Picture this: its 1777. Some communal leaders think a guy who looks pious in the way he dresses is not acting the way he looks, so they order him to cut off his beard. When he doesn't, they do it for him.
Here's an interesting picture of what that guy thought of the whole thing:
As you can see, here is an apparently pious and learned man seated with his seforim, being confronted by a gang led by a man with a dog's body (or is that a dog with a man's head?). There are some choice biblical (Psalm 132:18; Micah 5:8) and liturgical (link) quotes.
The background that I am aware of is as follows. This particular image was engraved in 1777, possibly by the man depicted himself. His enemies are the communal leaders of Modena, and he obviously got his pictorial revenge. Although there may be other sources which describe the circumstances (eg, in Modena communal records perhaps?) the only primary source I'm aware of comes about through a fortuitous coincidence someone told the Chida about it while he was staying in Trieste in March of 1777, where he also met the man. On pg. 88 in the Ma'agal Tov Ha-shalem we see:
Chida writes that "The aforementioned Signore Samson [Levi] told me about the "plague of the beard," the Signor Zecharia Padova, whom the leaders of Modena ordered to remove his beard because he was "suspected" and was causing a chillul Hashem (profanation of God's name) and they shaved it off. He left there cursing them and with a caricature that he made, of himself as a rabbi studying, and the officials of Modena, one of them with the head of a dog and the rest appearing like boors. At night I spoke with him, reproached him a great deal, but he remained rebellious. May God allow him to repent for the honor of his rabbinic ancestors." Thus we know what the circumstances of this very interesting caricature are, even if we do not have very specific details.
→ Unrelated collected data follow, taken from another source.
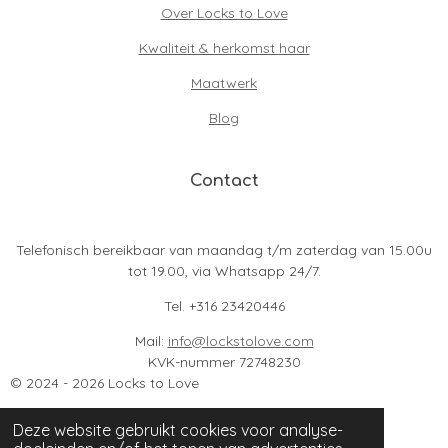
Over Locks to Love
Kwaliteit & herkomst haar
Maatwerk
Blog
Contact
Telefonisch bereikbaar van maandag t/m zaterdag van 15.00u
tot 19.00, via Whatsapp 24/7.
Tel. +316 23420446
Mail:
info@lockstolove.com
KVK-nummer 72748230
© 2024 - 2026 Locks to Love
Deze website gebruikt cookies voor analyse-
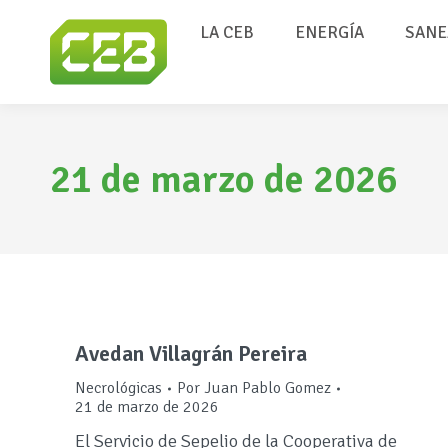
LA CEB
ENERGÍA
SANE
21 de marzo de 2026
Avedan Villagrán Pereira
Necrológicas
Por
Juan Pablo Gomez
21 de marzo de 2026
El Servicio de Sepelio de la Cooperativa de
In Benjamin Cymerman's English translation of Ma'agal Tov he footnotes that "He is clearly a dubious character and would shame the community," which I suppose is the only conclusion one can draw from this passage. Of course we realize that Zecharia Padova did not see it that way, quite the opposite; I do not know who is right in this dispute. It should also be noted that without further information it isn't even possible to conclude that the communal leaders over-reacted. In that very year, 1777, the Jews were expelled from all territory of the Republic of Venice (link). While it's obviously too much to lay unspecified bad behavior on the part of one individual as imperiling the entire community, especially when we do not know if this was even claimed on the part of the officials, we would do well to recall at least that 1777 wasn't 1977, even in Italy.
I don't know how many copies of this picture were distributed or how many survive, but this particular copy was in Cecil Roth's personal collection and he printed at least two times. The first appeared in the the pre-Hitler Encylopedia Judaica . Roth had sent the editors the image but to his dismay they completely messed up the caption. Writing in the 1940s, Roth said that "as it happens, this caricature — a unique copy, probably, of a unique production — is to be found in my collection, answering in every detail to Azulai's description. When the Encyclopaedia Judaica was in the course of publication, I sent it to the Editors for reproduction. To my amazement, they described it (volume ix, c. 967-8) as a caricature on the English "Jew Bill" of 1753, thus depriving it completely of its significance. I am happy to have this opportunity of clearing up the confusion." 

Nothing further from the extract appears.